(Records from a data source)
----------------

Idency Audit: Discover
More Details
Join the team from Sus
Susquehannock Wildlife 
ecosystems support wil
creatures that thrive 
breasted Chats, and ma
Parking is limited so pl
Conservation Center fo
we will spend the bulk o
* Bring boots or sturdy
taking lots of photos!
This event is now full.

----------------

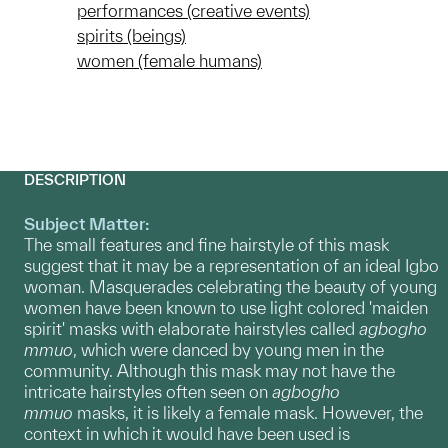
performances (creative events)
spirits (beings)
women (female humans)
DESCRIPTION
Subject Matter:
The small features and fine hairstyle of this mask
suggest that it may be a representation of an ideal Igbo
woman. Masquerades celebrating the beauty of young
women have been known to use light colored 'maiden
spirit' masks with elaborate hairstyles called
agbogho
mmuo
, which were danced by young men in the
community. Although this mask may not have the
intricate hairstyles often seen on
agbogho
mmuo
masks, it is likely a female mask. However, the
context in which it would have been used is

----------------

• Task to complete
Taking the entries above, write out exactly each line from the one holding "Idency Audit: Discover" to the one holding "This event is now full.", both included, and stop there.

• Result of this exercise
Idency Audit: Discover
More Details
Join the team from Sus
Susquehannock Wildlife 
ecosystems support wil
creatures that thrive 
breasted Chats, and ma
Parking is limited so pl
Conservation Center fo
we will spend the bulk o
* Bring boots or sturdy
taking lots of photos!
This event is now full.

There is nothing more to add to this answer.